Um exemplo seria: "fale de suas vivências no sindicato X".
Todas as variações são válidas, sendo que o objetivo da pesquisa guiará a escolha de uma ou
várias delas, a depender do delineamento da pesquisa. O uso de diferentes estratégias de construção de
informações na pesquisa qualitativa é valorizado porque possibilita a triangulação de informações,
técnicas e delineamentos (Flick 2009) e, na pesquisa em desenvolvimento, esta valorização se dá pela
oportunidade que a pessoa entrevistada pode ter de se colocar em diferentes posicionamentos no
contexto da entrevista, entendendo por posicionamento as características, as funções e o lugar social
que a pessoa constrói e assume para si e para o outro ou os outros na interação interpessoal e/ou
intergrupal (Harré & Van Langenhove 1999). Dessa maneira, por exemplo, em uma entrevista narrativa
aberta, a pessoa pode narrar sobre como brincava de ser professora na infância e, num segundo tipo de
entrevista, mais diretiva, ela pode narrar como compreende, atualmente, como se sente e atua como
professora (Góis 2017).
A PESQUISA BIBLIOGRÁFICA
A pesquisa bibliográfica da qual tratamos neste artigo foi realizada a partir da seleção de
quatro dissertações de mestrado: Caixeta (2001), Carlucci (2008), Forcione (2013), e Gois (2017); cinco
teses de doutorado: Caixeta (2006); Borges (2006), França (2007), Carlucci (2013) e Sousa (2011) e três
artigos Caixeta and Barbato (2001) e Alves et al. (2016), Borges (2012) de pesquisadoras e de
pesquisadores participantes do Grupo de Pesquisa Nome, que utilizaram e desenvolveram a técnica da
entrevista narrativa mediada.
Para a análise, considerou-se o uso das entrevistas narrativas mediadas por artefatos utilizadas
nos trabalhos acadêmicos listados.
Do ponto de vista das narrativas, o grupo percebeu que o uso de artefatos nas entrevistas
narrativas em pesquisas sobre o desenvolvimento humano permitem aprofundamentos da narrativa,
que podem ser sucessivos, a depender do delineamento dos procedimentos, de forma que o/a
pesquisador/a, na interação com o/a participante e, na análise das informações construídas, pode
identificar os pontos de mudança do processo de desenvolvimento, exemplo: casamento, nascimento e
morte de filhos (Caixeta 2006; Góis 2017) ou assinatura de contrato de trabalho (Carlucci 2008; Góis
2017).
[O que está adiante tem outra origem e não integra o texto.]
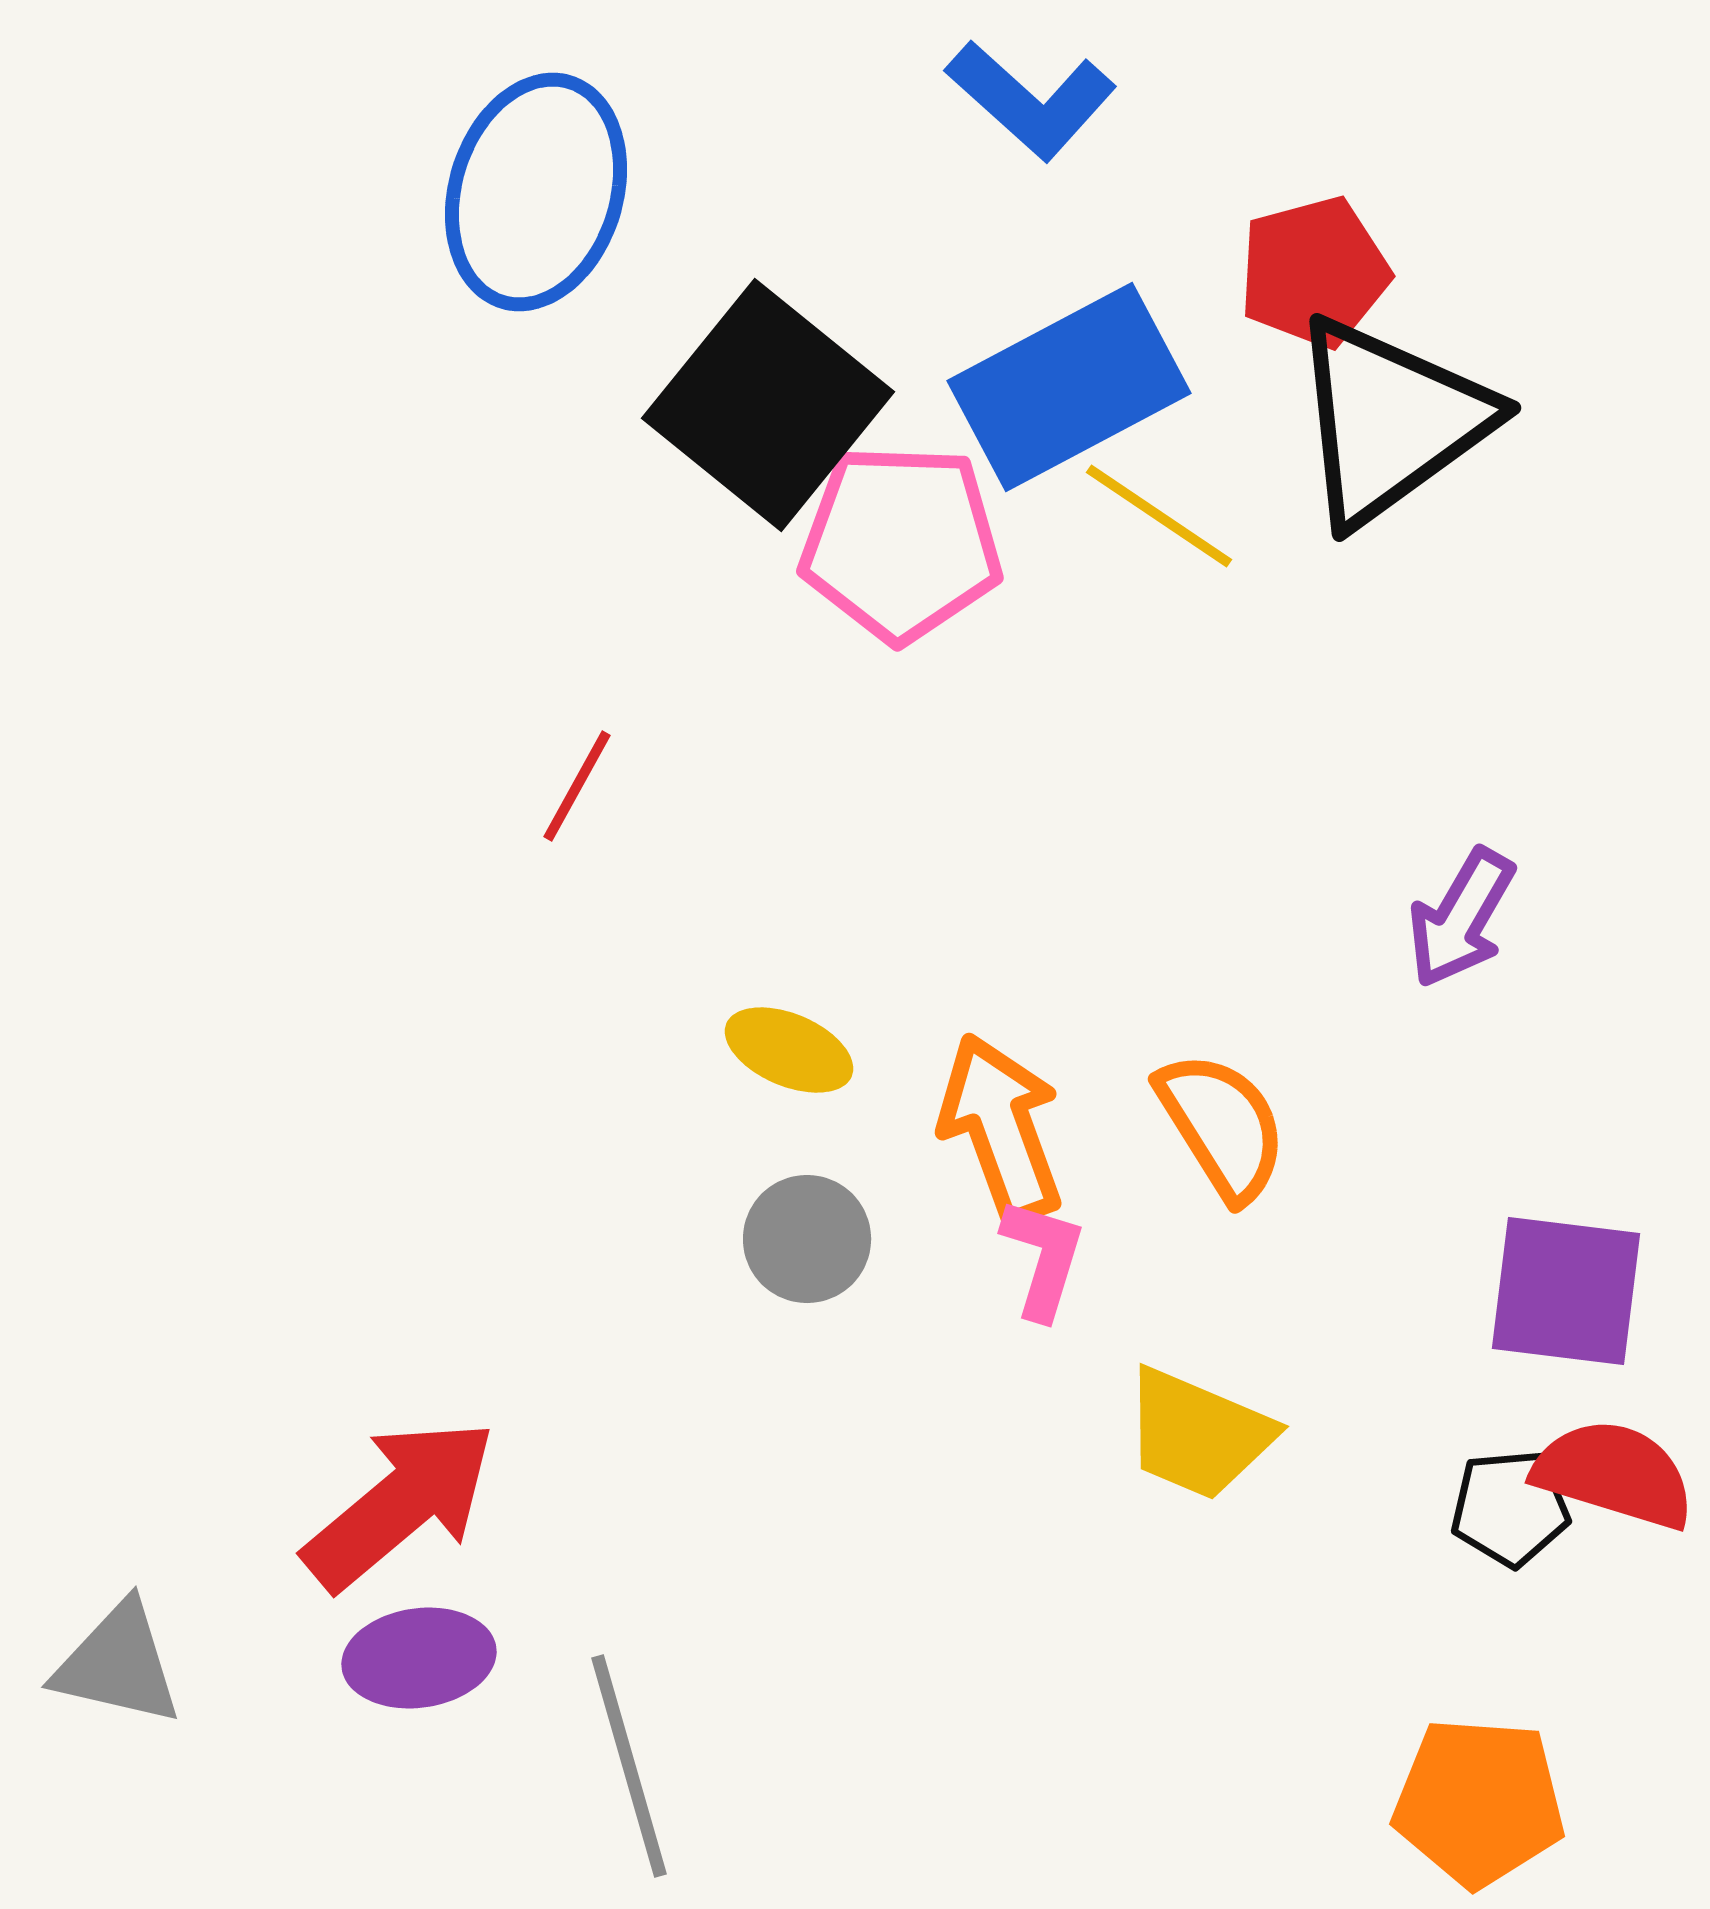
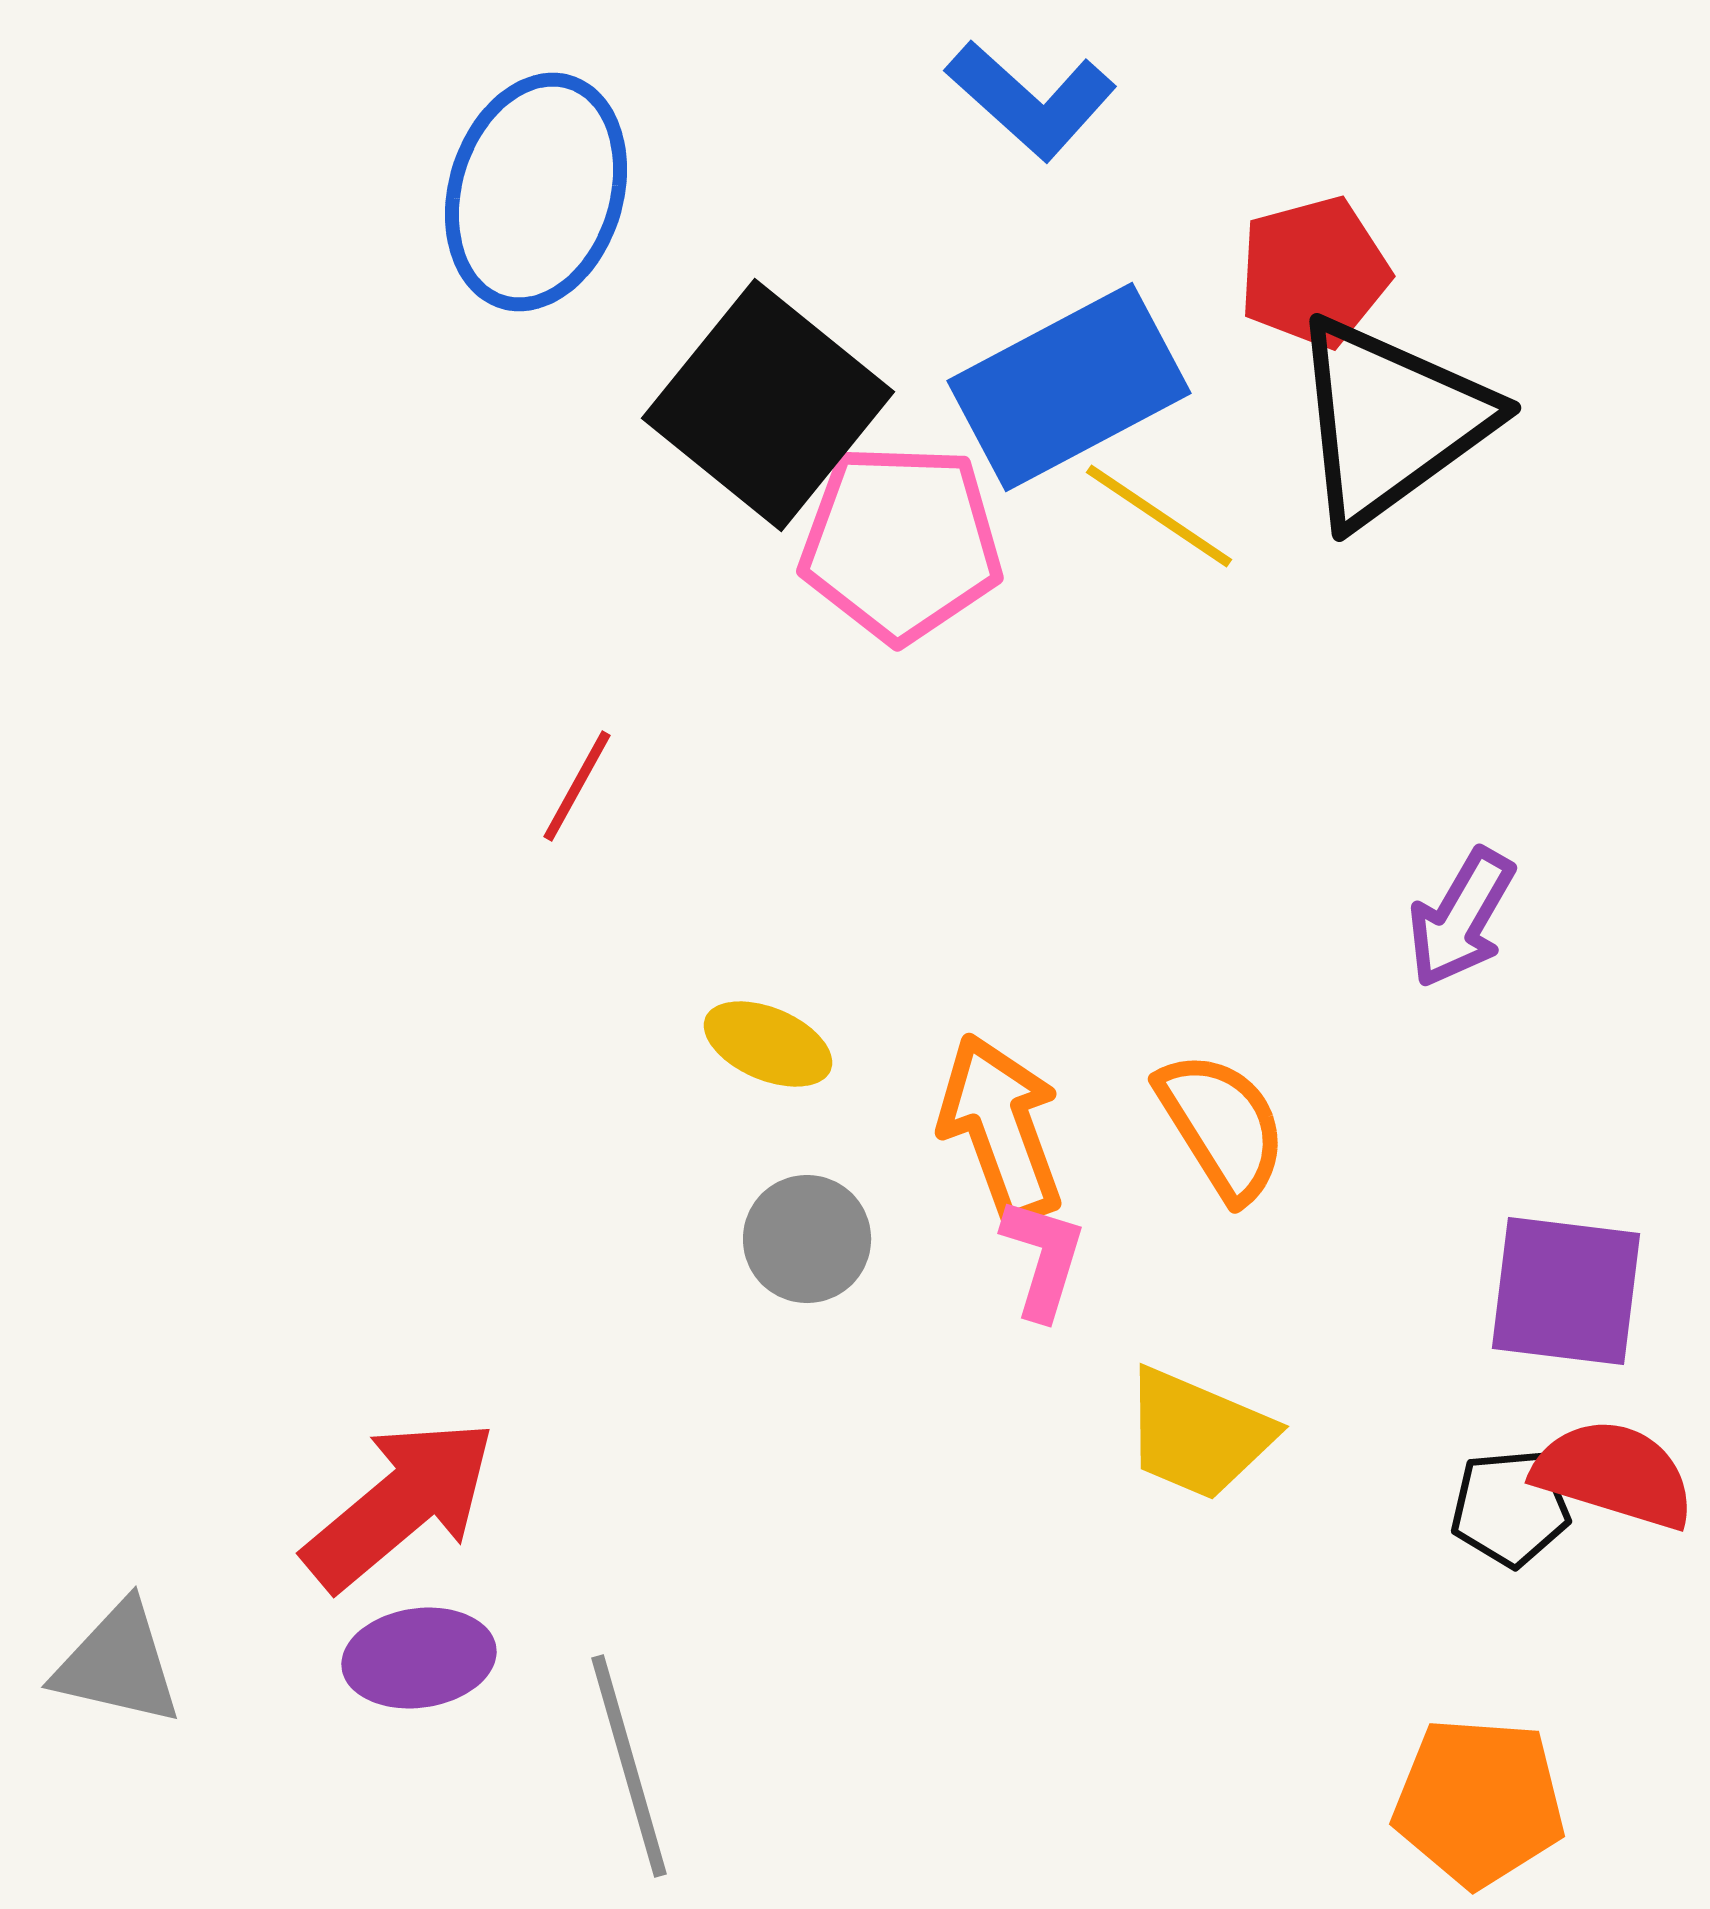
yellow ellipse: moved 21 px left, 6 px up
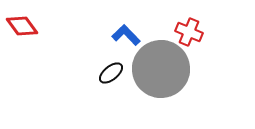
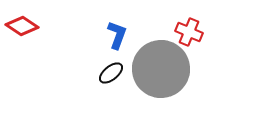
red diamond: rotated 20 degrees counterclockwise
blue L-shape: moved 9 px left; rotated 64 degrees clockwise
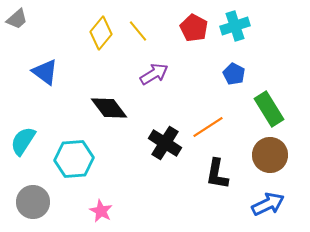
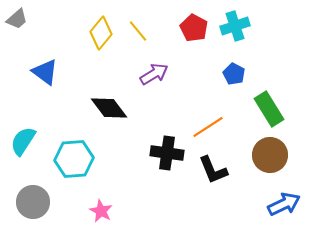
black cross: moved 2 px right, 10 px down; rotated 24 degrees counterclockwise
black L-shape: moved 4 px left, 4 px up; rotated 32 degrees counterclockwise
blue arrow: moved 16 px right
Tais aprofundamentos da narrativa são possíveis porque provocam o/a entrevistado/a a pensar
sobre si e sobre o seu cotidiano, em tempos passado, presente e futuro, por meio de artefatos que vão
além do próprio artefato. Assim, por exemplo, uma entrevistada, guardiã da memória, na pesquisa da
Caixeta (2006), escolheu uma roupa de batizado para mostrar e para conversar sobre a peça. Nesse
encontro, ela se lembrou de como os filhos estranhavam o fato de terem sido batizados com roupas
que lembram roupas de mulheres:
Olga: Quando eu mostro pra eles, eles diz assim: - Mas mãe a gente batizava... a gente vestia
era essas roupinha de mulher? Eu falei: - É! Porque antigamente era tudo... a, os menino é...a
parte era azul né?! As menina, rosa. Mas era tudo igual. É, é, camisolinha, é! Era tudo assim.
Hoje em dia não, cada... a... também hoje em dia é, é assim. Cada um veste um macacãozinho,
quando é menina veste rosa né?! (risos) (Caixeta 2006 p. 158).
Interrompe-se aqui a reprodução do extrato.